- 51°23′38″N 1°56′43″W﻿ / ﻿51.393925°N 1.945334°W
- Type: Long barrow
- Periods: Neolithic
- Location: England
- Region: Wiltshire England

History
- Built: c. 4100 BC – c. 3300 BC

Scheduled monument
- Official name: Long barrow 650m WSW of Shepherds' Shore
- Designated: 10 Nov 1964
- Reference no.: 1014030

= Shepherd's Shore =

Long Barrow in Wiltshire, England

Shepard's Shore Long Barrow is a Neolithic long barrow near Bishops Cannings in Wiltshire, England. The barrow is part of the larger Cotswold-Severn Group, a concentration of long barrows grouped in Western England.

== Description ==
While the Shepard's Shore Barrow's height has been degraded due to ploughing, the feature's oval shape rises .2 meters off the ground. It is 35 m long and 16 m wide and has a ENE-WSW orientation. The barrow was constructed with chalk rubble covering a grave that contained both inhumations and cremains above a floor made of oolite and sarsen stones.

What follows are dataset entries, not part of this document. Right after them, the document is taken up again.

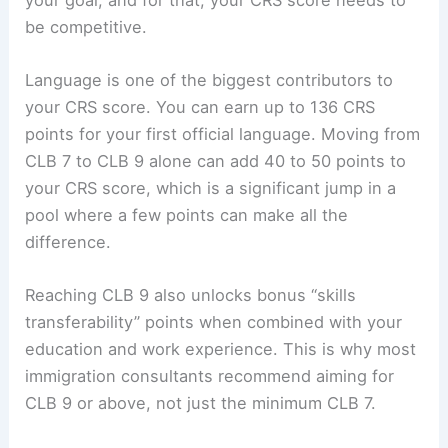
be competitive.
Language is one of the biggest contributors to
your CRS score. You can earn up to 136 CRS
points for your first official language. Moving from
CLB 7 to CLB 9 alone can add 40 to 50 points to
your CRS score, which is a significant jump in a
pool where a few points can make all the
difference.
Reaching CLB 9 also unlocks bonus “skills
transferability” points when combined with your
education and work experience. This is why most
immigration consultants recommend aiming for
CLB 9 or above, not just the minimum CLB 7.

In 1914, the barrow was excavated after ploughing uncovered unexpected sarsen stones. There was evidence the site had been previously disturbed during the modern area, as a tobacco pipe was found at a lower layer. Below the disturbed layer, the excavation uncovered the incomplete skeletal remains of at least five individuals, both child and adult, and evidence of additional cremated remains. The bones were disarticulated and multiple vertebrae had been strung along a human rib bone.

Shepard's Shore Barrow is in proximity to a number of other historically significant landmarks. There are three bronze age bowl barrows 200 meters north of the site; the southernmost one was excavated in the 19th century and female remains were found. The long barrow is also 500 meters from the Wansdyke earthworks.